DRA 355 Stage Management
An introduction to the basic practices of stage management. Emphasis is on the rehearsal and performance duties of the stage manager through a focus on organizational and management skill training. Prerequisite: DRA 150 or permission of the instructor.

DRA 356 C.A.D.D. for the Stage
An introduction to Computer Aided Drafting and Design. The course builds upon the mechanical drawing component of DRA 150. Further work involves 3-D modeling and creating perspective images of virtual stage setting. Prerequisite: DRA 150 or permission of the instructor.

DRA 360-369 Studies in Design and Technology
Courses designed to provide students with an opportunity to do advanced research and practical work within the technical and design aspects of the production process. Topics may include, but are not limited to, properties design, computer assisted design, studies in costume design and technology, advanced stagecraft or advanced stage lighting. Prerequisite DRA 150 or permission of the instructor.

DRA 500 Senior Seminar
A capstone class for dramatic arts majors that requires students to synthesize their experiences in dramatic theory and literature and in theatre performance and production. Assignments might center upon dramaturgy, dramatic theory and criticism, analysis for acting or directing, or production design. Seminar students prepare a portfolio presentation that summarizes their experience and their current vision of the theatre. The class also includes a component in resume preparation and professional presentation.

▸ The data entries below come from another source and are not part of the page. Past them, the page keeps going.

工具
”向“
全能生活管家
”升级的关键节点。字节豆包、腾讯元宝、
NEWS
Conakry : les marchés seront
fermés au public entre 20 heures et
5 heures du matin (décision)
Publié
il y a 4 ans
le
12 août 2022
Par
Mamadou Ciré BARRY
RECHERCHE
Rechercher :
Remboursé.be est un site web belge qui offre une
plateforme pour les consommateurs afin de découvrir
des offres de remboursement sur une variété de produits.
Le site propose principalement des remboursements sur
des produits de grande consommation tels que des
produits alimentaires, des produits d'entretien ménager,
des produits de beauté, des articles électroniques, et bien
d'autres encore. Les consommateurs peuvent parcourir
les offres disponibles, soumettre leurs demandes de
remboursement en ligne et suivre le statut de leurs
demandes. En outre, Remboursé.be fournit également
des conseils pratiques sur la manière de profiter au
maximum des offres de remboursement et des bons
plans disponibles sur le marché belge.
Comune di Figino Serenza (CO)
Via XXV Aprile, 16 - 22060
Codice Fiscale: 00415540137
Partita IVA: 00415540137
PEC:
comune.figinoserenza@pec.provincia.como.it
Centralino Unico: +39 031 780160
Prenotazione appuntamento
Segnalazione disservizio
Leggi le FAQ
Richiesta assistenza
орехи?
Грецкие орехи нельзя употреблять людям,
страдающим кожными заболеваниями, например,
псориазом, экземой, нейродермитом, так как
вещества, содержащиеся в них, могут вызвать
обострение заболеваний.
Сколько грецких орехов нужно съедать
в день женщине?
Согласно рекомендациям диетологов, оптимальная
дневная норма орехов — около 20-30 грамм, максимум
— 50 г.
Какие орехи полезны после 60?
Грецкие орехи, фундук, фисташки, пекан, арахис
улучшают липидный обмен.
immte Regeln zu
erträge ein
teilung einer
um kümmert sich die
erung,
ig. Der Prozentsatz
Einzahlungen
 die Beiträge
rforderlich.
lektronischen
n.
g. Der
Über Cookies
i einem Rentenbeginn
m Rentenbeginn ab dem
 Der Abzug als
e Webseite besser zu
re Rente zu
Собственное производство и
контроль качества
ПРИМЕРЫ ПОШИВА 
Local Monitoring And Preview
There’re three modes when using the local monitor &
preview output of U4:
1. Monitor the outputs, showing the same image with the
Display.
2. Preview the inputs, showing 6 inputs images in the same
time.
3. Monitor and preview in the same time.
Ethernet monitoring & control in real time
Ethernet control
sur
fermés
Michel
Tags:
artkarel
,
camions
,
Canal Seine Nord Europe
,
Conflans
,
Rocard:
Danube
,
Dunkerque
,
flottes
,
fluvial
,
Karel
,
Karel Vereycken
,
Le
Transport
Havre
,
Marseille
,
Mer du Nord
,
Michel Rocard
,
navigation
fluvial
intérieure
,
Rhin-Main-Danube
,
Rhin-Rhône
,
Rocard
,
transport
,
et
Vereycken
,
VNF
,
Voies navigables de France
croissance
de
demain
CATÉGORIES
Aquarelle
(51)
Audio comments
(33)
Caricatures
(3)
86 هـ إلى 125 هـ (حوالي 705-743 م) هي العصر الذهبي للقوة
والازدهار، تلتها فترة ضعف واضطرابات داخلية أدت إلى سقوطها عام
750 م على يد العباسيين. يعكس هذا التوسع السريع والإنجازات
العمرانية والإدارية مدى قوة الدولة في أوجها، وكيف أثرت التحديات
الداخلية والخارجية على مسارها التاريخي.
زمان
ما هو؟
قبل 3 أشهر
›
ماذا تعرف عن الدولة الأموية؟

Special Topics Offered 1998-2001

DRA 25 Introduction to Scene Painting
An introduction to the techniques, materials, and process of the scenic artist, with the goal of developing the ability to translate the perceived environment into painted images for the stage.

DRA 25, 45A Topics in Acting: Scene Study
This course offers actors the opportunity to concentrate on scene study work. Students keep acting journals and read acting texts. DRA 45A students write an additional paper on acting styles. Prerequisite: DRA 17 is recommended but not required.

DRA 45A Special Topics in Performance: Physical Theatre
A study of physical theatre and movement training for the actor. Basic principles include use and construction of neutral and character masks, training in using masks of the commedia dell’arte, and biomechanical studio exercises. Prerequisite: DRA 17 or permission of the instructor.

DRA 45C American Musical Theatre
A study of the American musical from The Black Crook in 1866 to the current hit Rent, including vaudeville, minstrelsy, burlesque, operetta, revues, the "golden age" of musicals, and the new era of rock. From Kern to Berlin, Gershwin to Porter, Blake to Bernstein, Rodgers and Hammerstein to Lerner and Lowe, parallels are drawn between the development of these musical theatre pioneers and the development of our American identity and their effect on the popular culture of this country.

DRA 45A Contemporary London Theatre
A study of the range of contemporary London theatre, from fringe to the major subsidized repertory companies, through a series of visits to performances and theatre sites and through lectures, readings, and discussion. Emphasis on both the texts and their performances.